About Colt Data Centre Services
Colt Data Centre Services (DCS) has over 20 years’ experience in designing, building and operating energy-efficient, reliable data centres – hosting significant financial, media, corporate and cloud wholesale providers across the world.
Our customers are at the heart of everything we do. We endeavour to take a customer-led approach across our operations, striving to serve our customers with a seamless experience no matter what facility or region they are in.
Finding the right solutions for our customers starts with finding the right people for Colt DCS. We believe in creating a healthy, learning environment for our employees to flourish.
Our vision: to be the most customer-centric data centre provider.
About the Role
Reporting to the Senior Problem Manager and working predominantly remotely, you will be responsible for identifying, analysing, and supporting the resolution of DCS service issues to minimise business impact and prevent future incidents.
In doing so, you'll work closely with cross-functional teams to investigate root causes, implement corrective actions, and drive continuous improvement in DCS service delivery. This may also include working with or presenting to DCS customers and/or suppliers.
In practice, this means that you'll manage the lifecycle of infrastructure Problem tickets across our DCS estate. These will include Mechanical & Electrical (M&E), IT and Networking infrastructure across all of our sites in Europe, India and Japan.
You'll also work proactively to analyse issue data and use that to deliver comprehensive recommendations to help mitigate these arising in future where possible.
About you
To be successful, you'll need strong problem management and analysis expertise, supported by knowledge and experience of at least one Root Cause Analysis (RCA) method.
As you'll be investigating, analysing and reporting on a range of infrastructure related issues, you'll need strong hands-on knowledge of Mechanical & Electrical (M&E) related systems and data centre infrastructure. Building Management System experience would be advantageous.
All of this will be underpinned by your strong communication skills and the ability to help technical and non-technical audiences understand issues and how best to resolve them.
What we offer
We offer skill development, learning pathways and accreditation to help our people perform at their best, regardless of role and location.
In addition to offering competitive salaries and incentive plans, a range of benefits and local rewards packages are offered to staff. Colt DCS recognises the importance of a work-life balance.
These are just some of the reasons why Colt DCS is recognised as Great Place to Work Certified UK.
The Role in More Detail
Key Responsibilities
• Risk Identification/Problem Identification and Analysis
o Investigate and analyse incidents to determine root causes (RCA) and patterns.
o Proactively identify recurring issues through trend analysis, with a specific focus on building monitoring systems (BMS) data analysis.
o Risk assessment of non-standard Changes.
• Resolution and Mitigation:
o Ensure timely resolution and closure of problem tickets.
o Identify permanent solutions for recurring incidents.
o Ensure timely escalation of critical issues and coordinate resolution efforts across teams.
• Documentation and Reporting:
o Maintain comprehensive documentation of problems, their resolutions, and preventive measures.
o Prepare detailed RCA reports and graphs to support the technical explanation of a Problem
o Keep documentation for problem management accurate and current.
• Continuous Improvement:
o Prepare presentations on Problem management metrics, trends, and improvements.
o Proactively identify opportunities to enhance service reliability and efficiency.
o Participate in problem management initiatives and projects to drive continuous improvement.
o Deliver internal technical training in areas of expertise.
• Collaboration and Communication:
o Collaborate with stakeholders to gather information and perform thorough problem diagnostics.
o Join and document problem review meetings, providing regular updates.
o Actively participate in Monthly Executive Reviews and other key meetings, lead the meeting if required.
o Work with cross-functional teams to implement corrective actions and drive improvement.

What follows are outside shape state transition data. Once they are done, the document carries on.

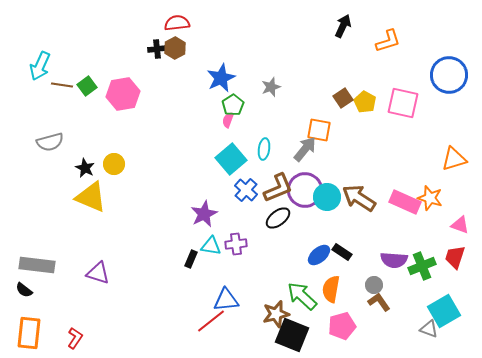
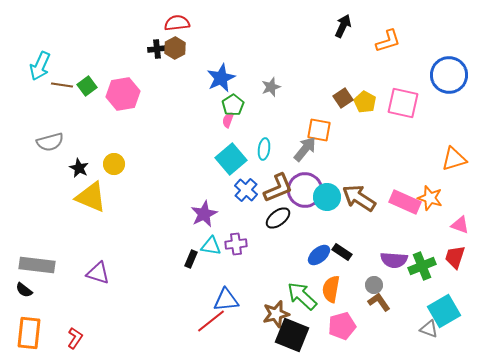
black star at (85, 168): moved 6 px left
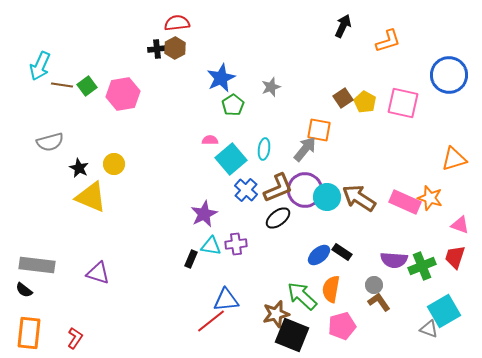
pink semicircle at (228, 120): moved 18 px left, 20 px down; rotated 70 degrees clockwise
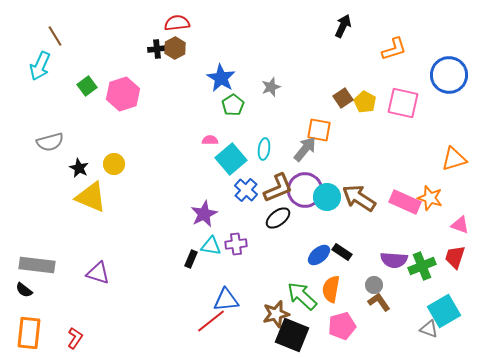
orange L-shape at (388, 41): moved 6 px right, 8 px down
blue star at (221, 78): rotated 16 degrees counterclockwise
brown line at (62, 85): moved 7 px left, 49 px up; rotated 50 degrees clockwise
pink hexagon at (123, 94): rotated 8 degrees counterclockwise
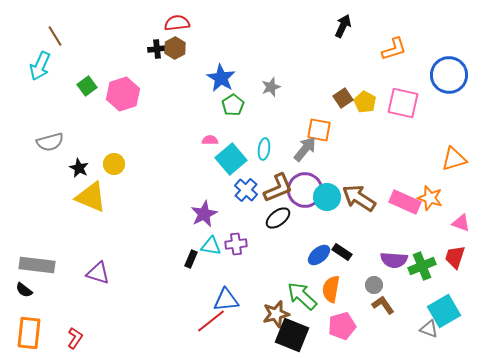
pink triangle at (460, 225): moved 1 px right, 2 px up
brown L-shape at (379, 302): moved 4 px right, 3 px down
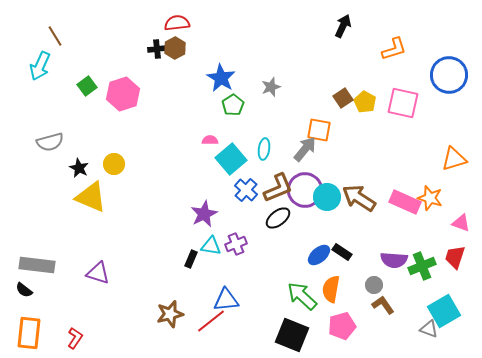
purple cross at (236, 244): rotated 15 degrees counterclockwise
brown star at (276, 314): moved 106 px left
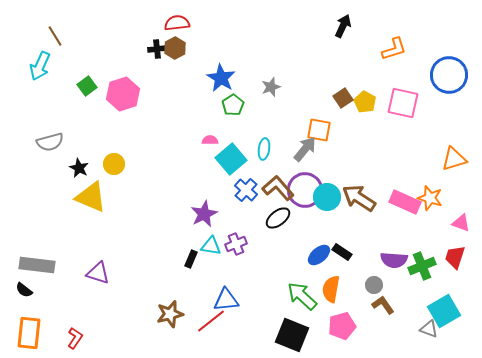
brown L-shape at (278, 188): rotated 108 degrees counterclockwise
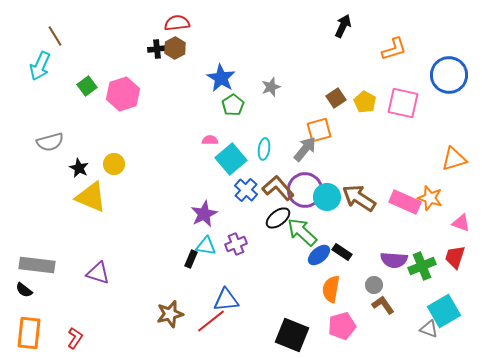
brown square at (343, 98): moved 7 px left
orange square at (319, 130): rotated 25 degrees counterclockwise
cyan triangle at (211, 246): moved 5 px left
green arrow at (302, 296): moved 64 px up
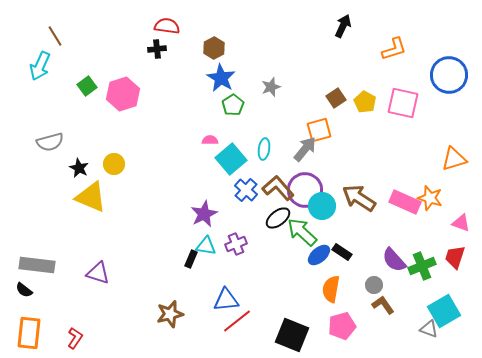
red semicircle at (177, 23): moved 10 px left, 3 px down; rotated 15 degrees clockwise
brown hexagon at (175, 48): moved 39 px right
cyan circle at (327, 197): moved 5 px left, 9 px down
purple semicircle at (394, 260): rotated 44 degrees clockwise
red line at (211, 321): moved 26 px right
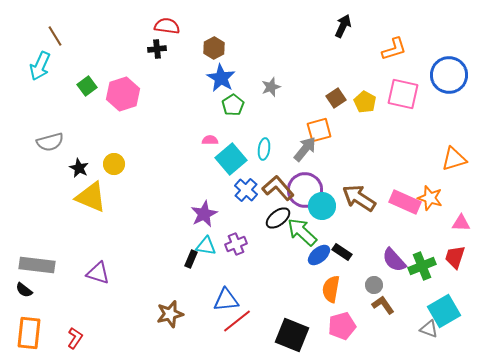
pink square at (403, 103): moved 9 px up
pink triangle at (461, 223): rotated 18 degrees counterclockwise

o Support and oversee the onboarding process for new sites, representing Service Operations, with particular focus on ensuring documentation is available and accurate and “snags” are captured.
Requirements
• Hands-on knowledge of Mechanical & Electrical (M&E) systems and Data Centre infrastructure.
• Knowledge of IT and Networking concepts.

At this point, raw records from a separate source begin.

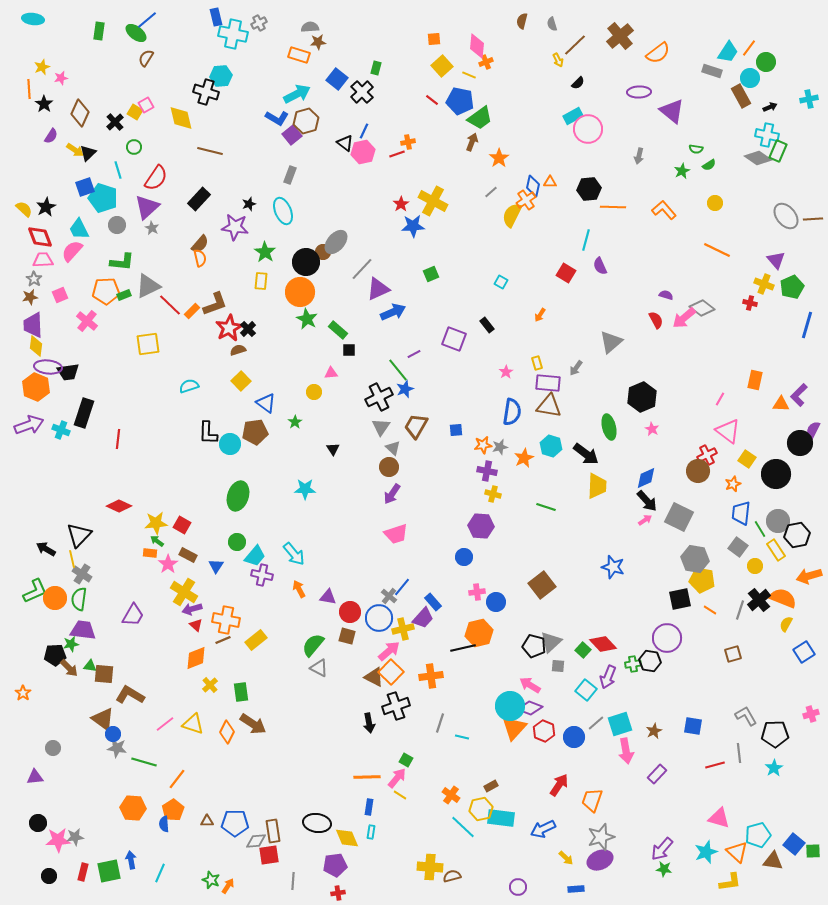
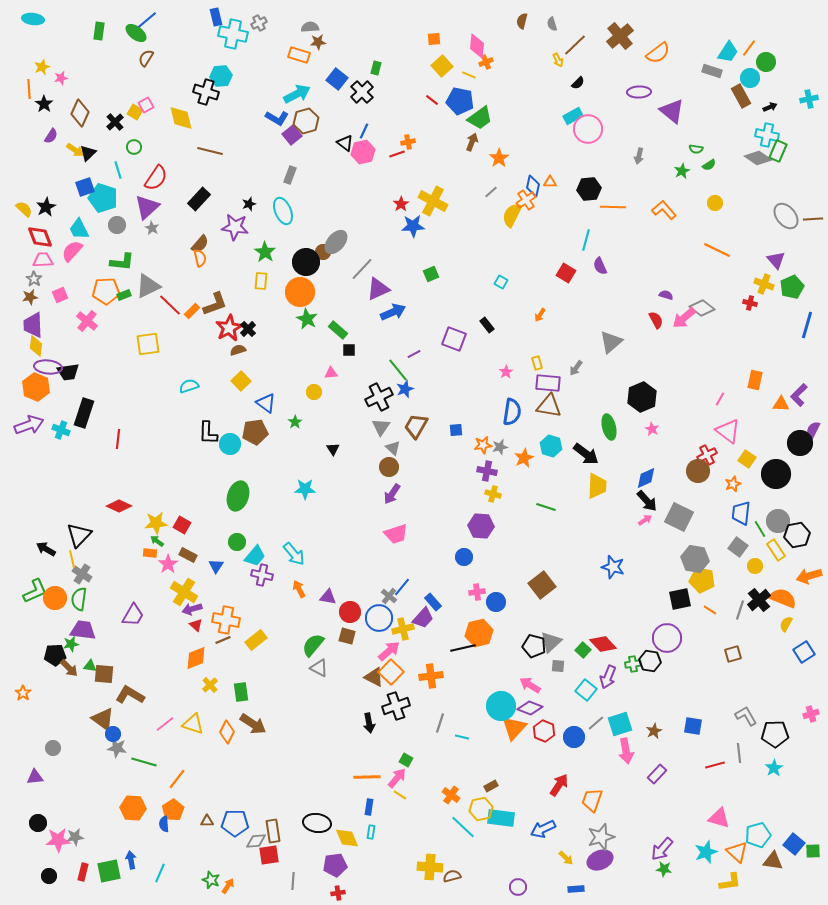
cyan circle at (510, 706): moved 9 px left
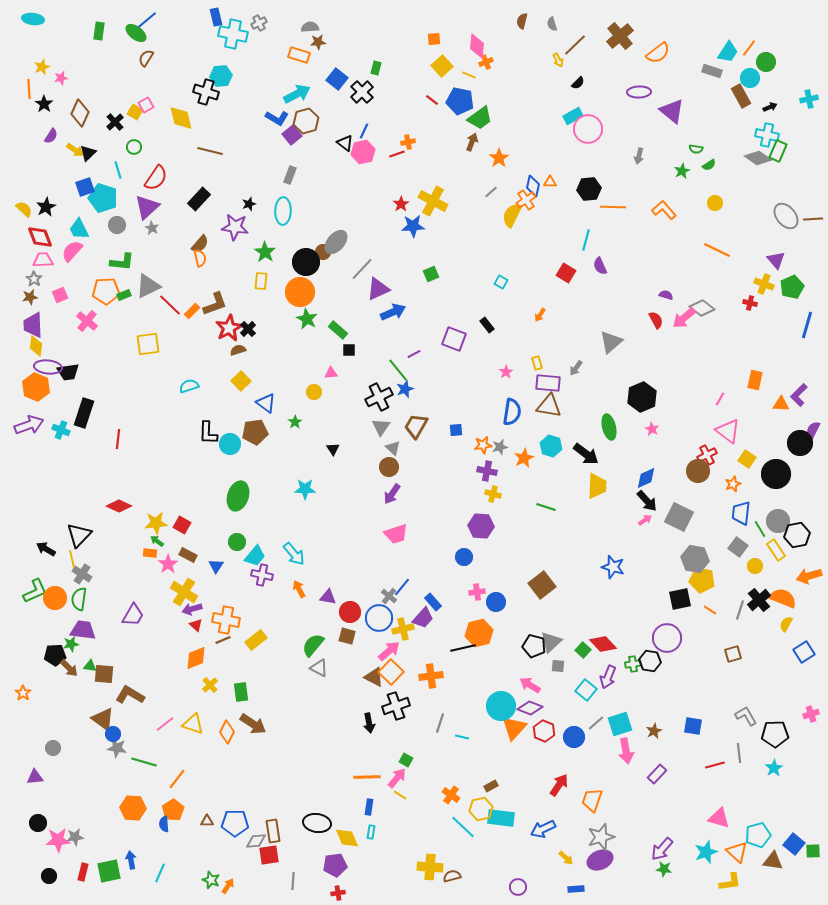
cyan ellipse at (283, 211): rotated 24 degrees clockwise
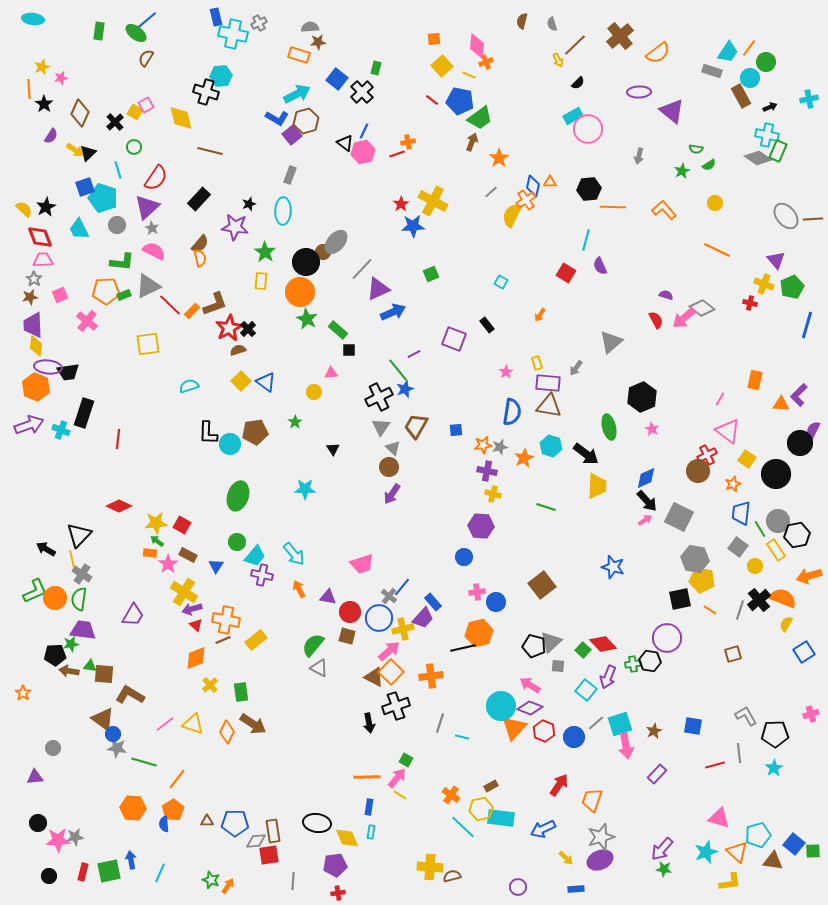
pink semicircle at (72, 251): moved 82 px right; rotated 75 degrees clockwise
blue triangle at (266, 403): moved 21 px up
pink trapezoid at (396, 534): moved 34 px left, 30 px down
brown arrow at (69, 668): moved 3 px down; rotated 144 degrees clockwise
pink arrow at (626, 751): moved 5 px up
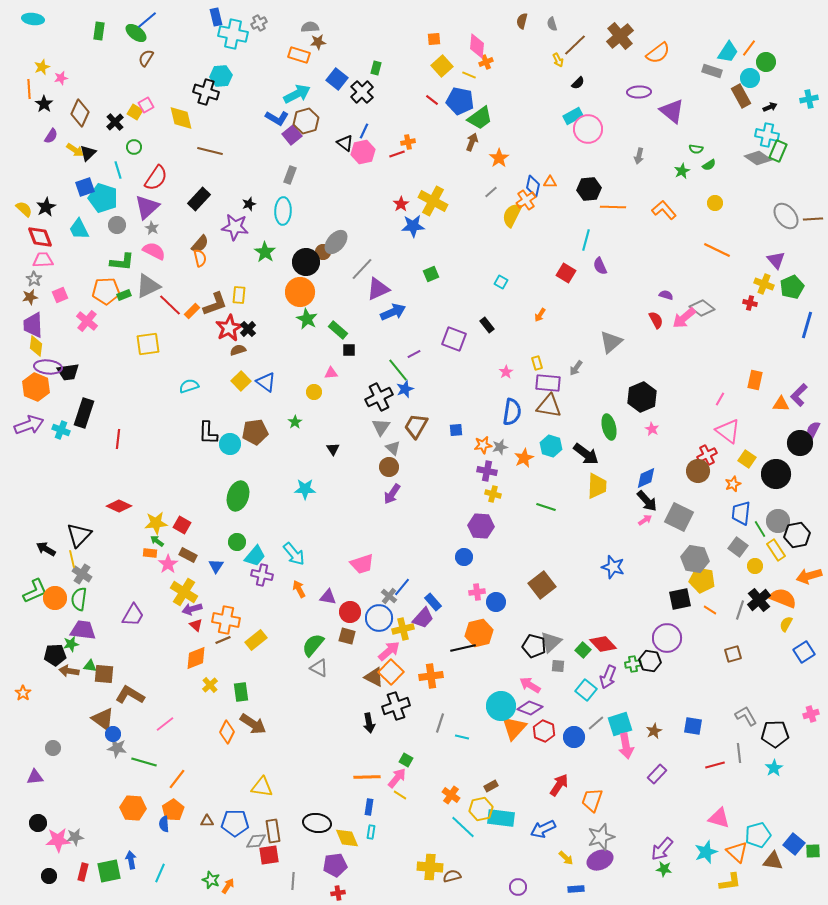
yellow rectangle at (261, 281): moved 22 px left, 14 px down
yellow triangle at (193, 724): moved 69 px right, 63 px down; rotated 10 degrees counterclockwise
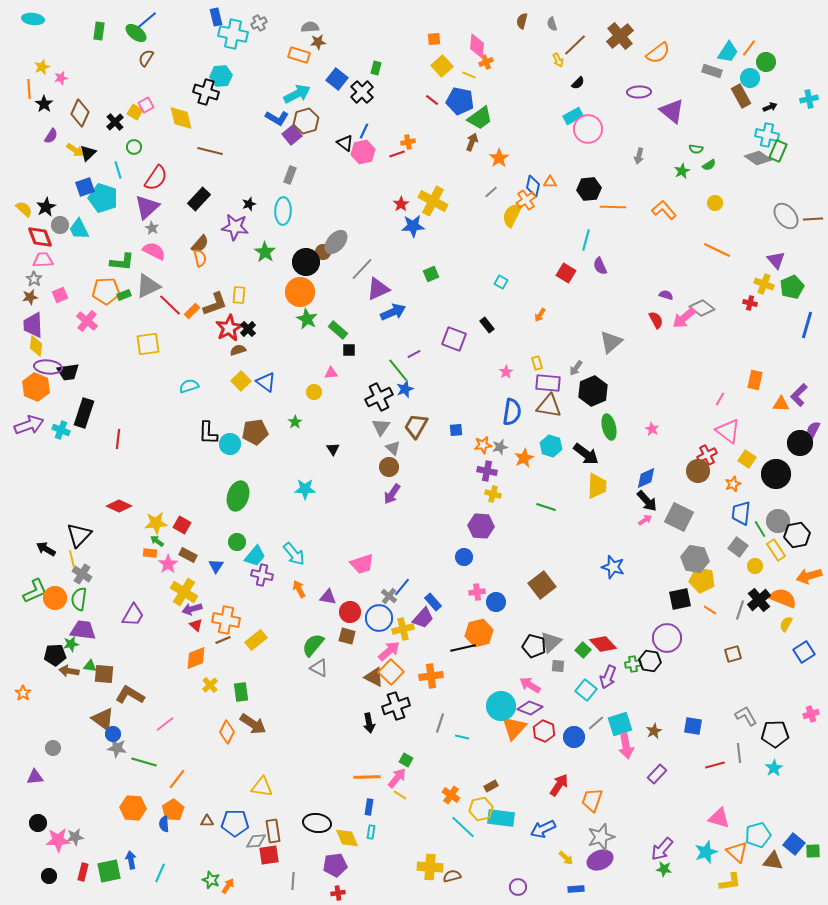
gray circle at (117, 225): moved 57 px left
black hexagon at (642, 397): moved 49 px left, 6 px up
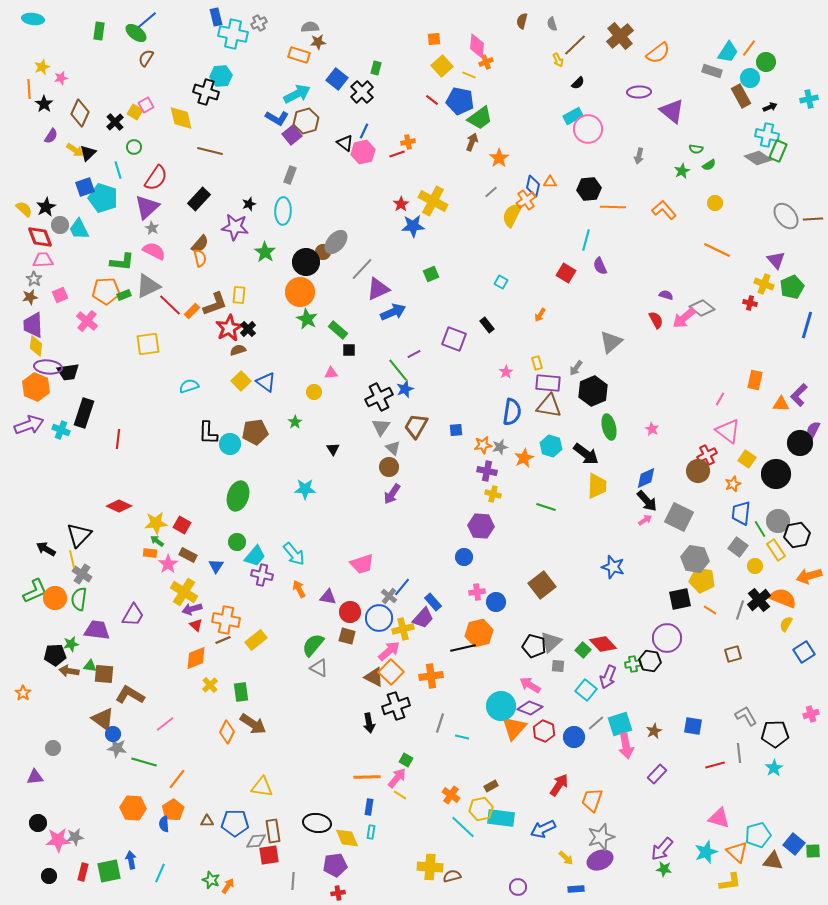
purple trapezoid at (83, 630): moved 14 px right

• Proven experience in problem management or incident management within a complex DC environment.
• Knowledge and experience with at least one of common RCA methods (5-Whys, Fishbone Diagram, Fault Tree Analysis, Pareto Analysis)

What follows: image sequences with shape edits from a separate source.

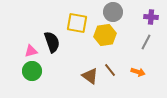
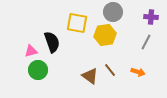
green circle: moved 6 px right, 1 px up
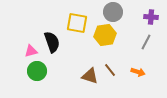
green circle: moved 1 px left, 1 px down
brown triangle: rotated 18 degrees counterclockwise
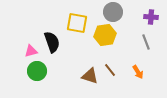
gray line: rotated 49 degrees counterclockwise
orange arrow: rotated 40 degrees clockwise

• Strong analytical skills with the ability to analyse data, identify trends, and make data-driven decisions.
• Excellent documentation and reporting in English.
• ITIL certification or knowledge of ITIL framework practices.
• Experience with monitoring systems and ability to analyse monitoring data to detect and pin point issues.
Note that for this role, there will be a need to travel to site locations when required, in addition to a small number of trips to our offices annually for face-to-face team meetings.